— Я утверждаю, что ему пришлось вытеснить из сознания определенные фрагменты своей жизни. Более того, определенные фрагменты своей личности.
Жуя фисташки и криво улыбаясь, Видок качает головой.
— Господи боже.
— Что такое?
— Вы верите, Эктор.
— Нет…
— Я вижу по вашему лицу. Вы считаете, что все это правда и он король.
Рука Шарля едва заметно подергивается, словно он протестует против такого поворота беседы.
— Я не знаю, кто он, — говорю я.
В этот момент я испытываю внезапное острое желание увидеть отца. Пусть он будет с нами здесь, в экипаже, пусть расскажет, что произошло за толстыми каменными стенами Тампля…
Видок вынимает орех из скорлупки и забрасывает в рот.
— Вы кое о чем забываете, — произносит он. — Что, если наш юноша симулирует?
— Думаю, для этого требуется человек похитрее.
— Ха! Если бы вас хоть раз надули, вы бы знали, какими хитрыми могут быть так называемые простаки. Возьмите, к примеру, этого Месье. Он гений или идиот? — Видок скептически складывает руки на груди. — Убийство в общественном месте. Чертовски хороший способ привлечь к себе внимание, вам не кажется?

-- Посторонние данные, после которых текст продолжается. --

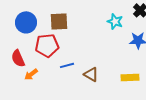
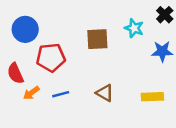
brown square: (59, 21) -> (97, 39), moved
blue line: (67, 65) -> (61, 94), moved

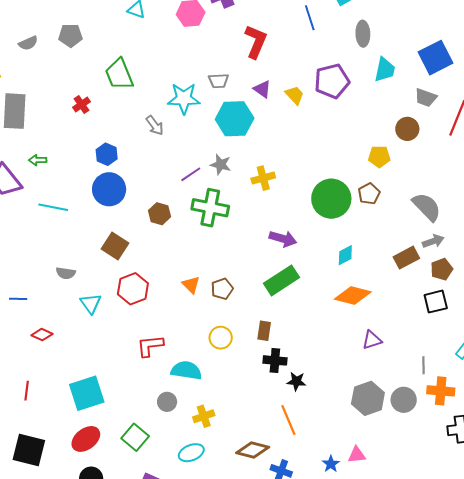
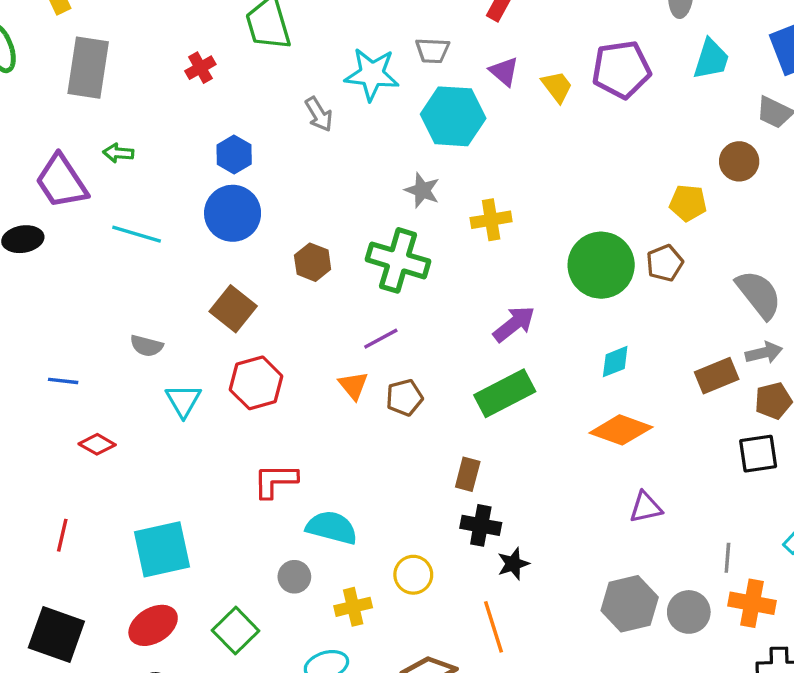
purple line: (191, 174) -> (381, 339), moved
purple arrow: (283, 239) -> (514, 324), turned -60
yellow circle: (221, 338) -> (413, 575), moved
black star: (296, 381) -> (513, 564), turned -30

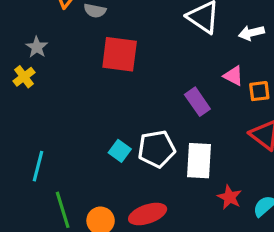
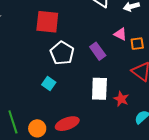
white pentagon: (156, 149) -> (62, 53), moved, turned -30
red star: (229, 197) -> (121, 99), moved

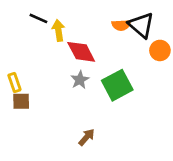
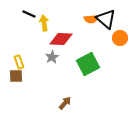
red diamond: (81, 52) -> (61, 39), turned -60
gray star: (80, 80) -> (52, 57), moved
yellow rectangle: (14, 83) -> (19, 62), moved

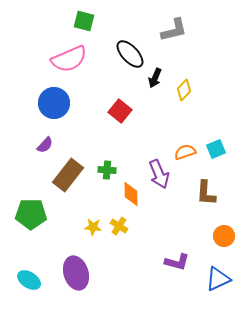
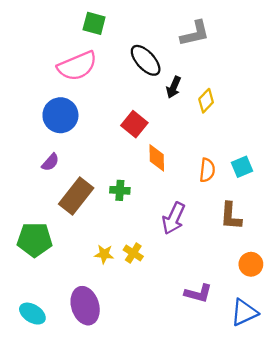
orange semicircle: (185, 152) -> (207, 170), turned 115
purple arrow: (159, 174) -> (174, 218), moved, turned 48
orange diamond: (131, 194) -> (157, 158), moved

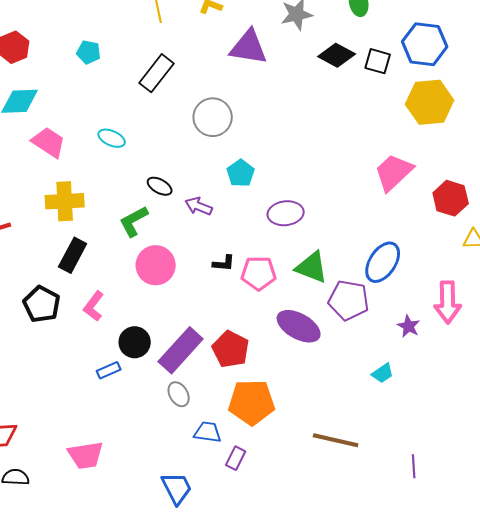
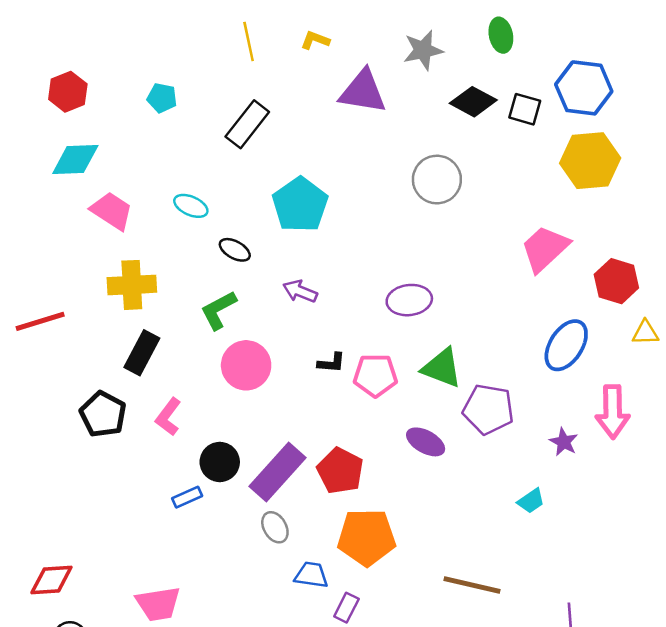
gray circle: (213, 117) -> (437, 180), moved
cyan pentagon: (241, 173) -> (300, 205), moved, size x1.6
black ellipse: (160, 186) -> (235, 250), moved
blue ellipse: (383, 262) -> (566, 345), moved
purple ellipse: (299, 326) -> (426, 442), size x0.7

— Ну… — Я подавляю зевок. — Может быть, вы своим появлением заставили его поторопиться.
— В самом деле? И откуда он узнал, что старина Видок едет в Сен-Клу? Вы ему сообщили?
— Я и про себя-то не знал, что еду.
Воздух насыщен ароматом фисташек, грязи и пыльцы, а также ароматом самого Видока, безошибочно узнаваемым, забивающим все остальные запахи.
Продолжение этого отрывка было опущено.